- [Task directions]:
Reproduce verbatim the line in which "ひとつ手作業で製作しておりますため、個体差が" occurs, together with each line that follows it to the end of the listing, and nothing more.

- [Given information]:
+++++

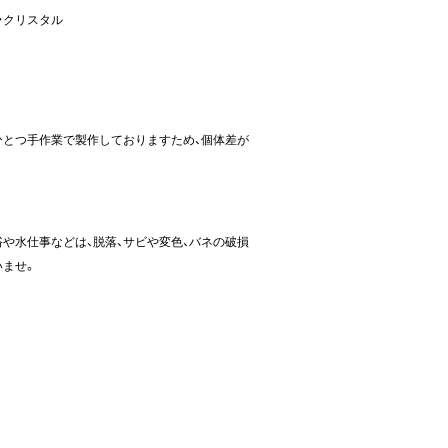
・クリスタル
ひとつ手作業で製作しておりますため、個体差が
や水仕事などは、脱落、サビや変色、バネの破損
いませ。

+++++

- [Exercise response]:
ひとつ手作業で製作しておりますため、個体差が
や水仕事などは、脱落、サビや変色、バネの破損
いませ。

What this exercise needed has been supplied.